═════ EXERCISE MATERIAL

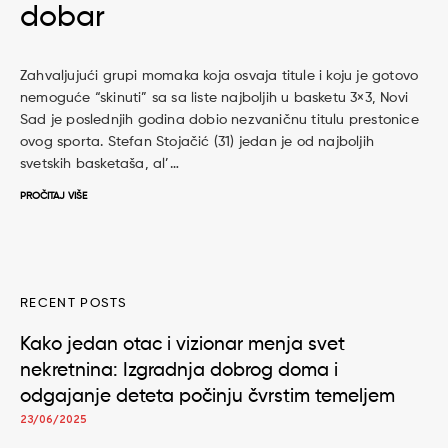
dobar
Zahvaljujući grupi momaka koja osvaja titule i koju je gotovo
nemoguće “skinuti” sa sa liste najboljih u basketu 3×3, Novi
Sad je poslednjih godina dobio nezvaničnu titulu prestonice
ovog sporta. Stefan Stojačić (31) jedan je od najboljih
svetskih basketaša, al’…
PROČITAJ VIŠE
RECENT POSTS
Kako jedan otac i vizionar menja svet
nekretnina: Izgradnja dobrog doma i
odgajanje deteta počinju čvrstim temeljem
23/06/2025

══════════
═════ EXERCISE MATERIAL

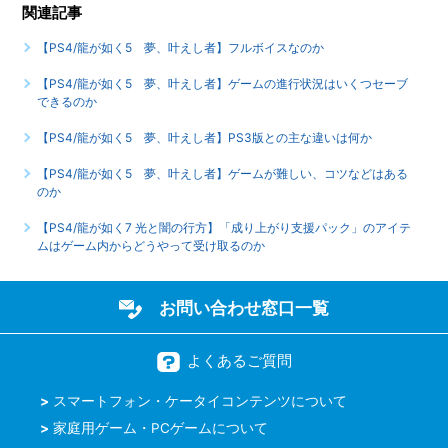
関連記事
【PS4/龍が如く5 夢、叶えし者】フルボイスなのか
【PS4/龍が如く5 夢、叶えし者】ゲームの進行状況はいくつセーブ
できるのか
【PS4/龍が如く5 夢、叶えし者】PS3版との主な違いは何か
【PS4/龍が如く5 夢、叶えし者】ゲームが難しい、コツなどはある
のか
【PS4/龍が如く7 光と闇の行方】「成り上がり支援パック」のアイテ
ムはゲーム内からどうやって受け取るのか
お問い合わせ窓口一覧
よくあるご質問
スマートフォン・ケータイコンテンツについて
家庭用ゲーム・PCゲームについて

══════════

WORK TO COMPLETE: A line belongs in the answer if it contains the word "jedan"; copy every such line from the data above.

RESPONSE AREA:
ovog sporta. Stefan Stojačić (31) jedan je od najboljih
Kako jedan otac i vizionar menja svet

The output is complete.